_Work to be completed_
Show all lines of the listing that contain the word "Deodoro".

**** Record excerpts ****

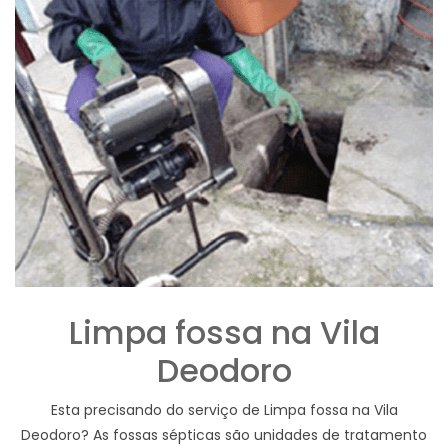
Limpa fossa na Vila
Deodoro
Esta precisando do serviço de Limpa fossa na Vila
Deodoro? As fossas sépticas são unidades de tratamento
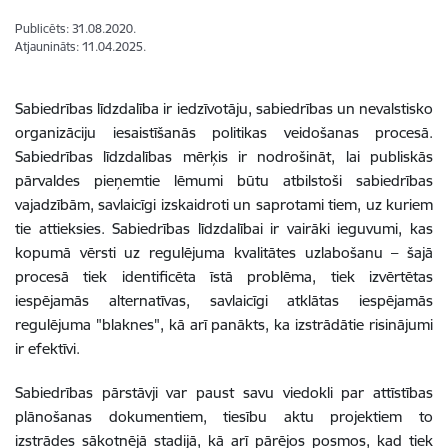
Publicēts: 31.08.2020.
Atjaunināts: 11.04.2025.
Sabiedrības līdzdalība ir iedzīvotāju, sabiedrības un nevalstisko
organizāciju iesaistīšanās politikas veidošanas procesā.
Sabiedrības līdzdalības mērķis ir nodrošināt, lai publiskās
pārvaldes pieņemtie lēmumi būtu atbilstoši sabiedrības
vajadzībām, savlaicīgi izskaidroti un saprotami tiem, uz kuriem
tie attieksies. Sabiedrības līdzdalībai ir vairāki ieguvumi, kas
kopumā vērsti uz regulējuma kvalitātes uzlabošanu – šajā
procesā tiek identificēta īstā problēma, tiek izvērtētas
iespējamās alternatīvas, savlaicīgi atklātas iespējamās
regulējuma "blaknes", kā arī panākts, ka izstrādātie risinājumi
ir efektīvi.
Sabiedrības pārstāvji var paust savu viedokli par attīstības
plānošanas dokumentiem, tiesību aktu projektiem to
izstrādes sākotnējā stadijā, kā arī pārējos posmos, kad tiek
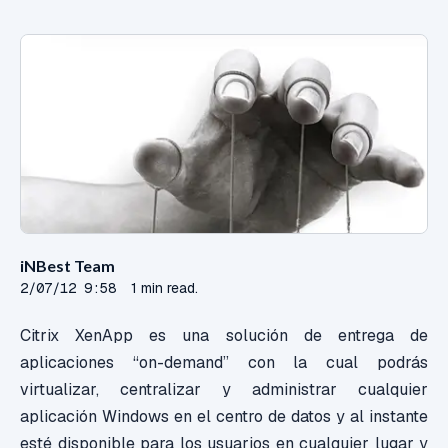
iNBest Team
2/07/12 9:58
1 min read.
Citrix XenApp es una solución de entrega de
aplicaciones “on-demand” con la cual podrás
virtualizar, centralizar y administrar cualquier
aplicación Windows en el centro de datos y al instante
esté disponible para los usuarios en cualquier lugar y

****
**** Record excerpts ****

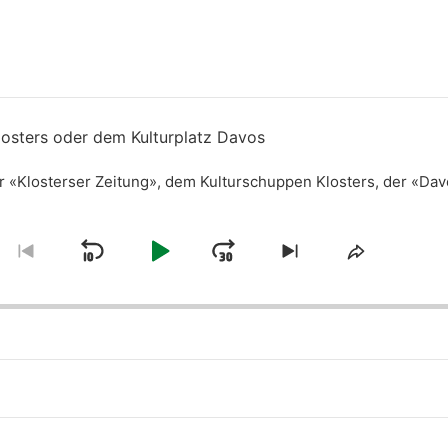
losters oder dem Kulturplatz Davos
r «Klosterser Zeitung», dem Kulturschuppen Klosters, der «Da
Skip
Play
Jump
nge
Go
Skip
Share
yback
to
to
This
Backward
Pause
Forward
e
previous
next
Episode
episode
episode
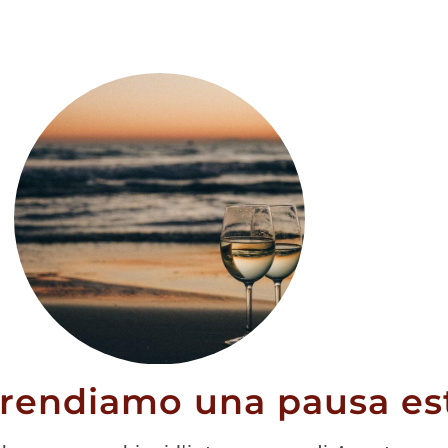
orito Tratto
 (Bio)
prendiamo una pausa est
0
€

****

_Result_
Deodoro
Deodoro? As fossas sépticas são unidades de tratamento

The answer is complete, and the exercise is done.